What this task involves: Return the whole listing exactly, omitting the pictures.

Exercise input:
:::::

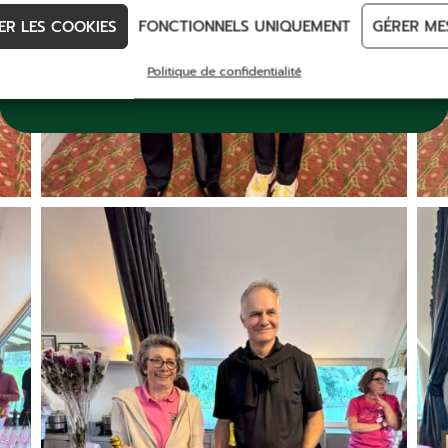
Abonnement GOLF
ER LES COOKIES
FONCTIONNELS UNIQUEMENT
GÉRER ME
DÉCOUVREZ
Politique de confidentialité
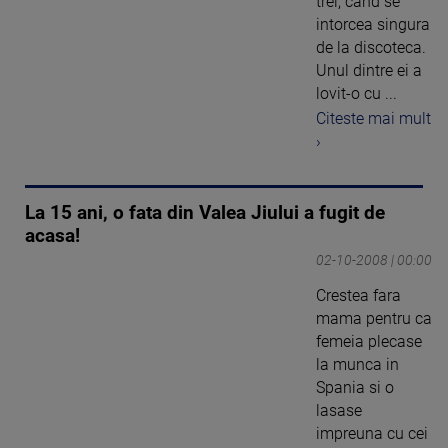
trei, cand se
intorcea singura
de la discoteca.
Unul dintre ei a
lovit-o cu ...
Citeste mai mult
›
La 15 ani, o fata din Valea Jiului a fugit de
acasa!
02-10-2008 | 00:00
Crestea fara
mama pentru ca
femeia plecase
la munca in
Spania si o
lasase
impreuna cu cei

:::::

Reply:
Abonnement GOLF
ER LES COOKIES
FONCTIONNELS UNIQUEMENT
GÉRER ME
DÉCOUVREZ
Politique de confidentialité
trei, cand se
intorcea singura
de la discoteca.
Unul dintre ei a
lovit-o cu ...
Citeste mai mult
›
La 15 ani, o fata din Valea Jiului a fugit de
acasa!
02-10-2008 | 00:00
Crestea fara
mama pentru ca
femeia plecase
la munca in
Spania si o
lasase
impreuna cu cei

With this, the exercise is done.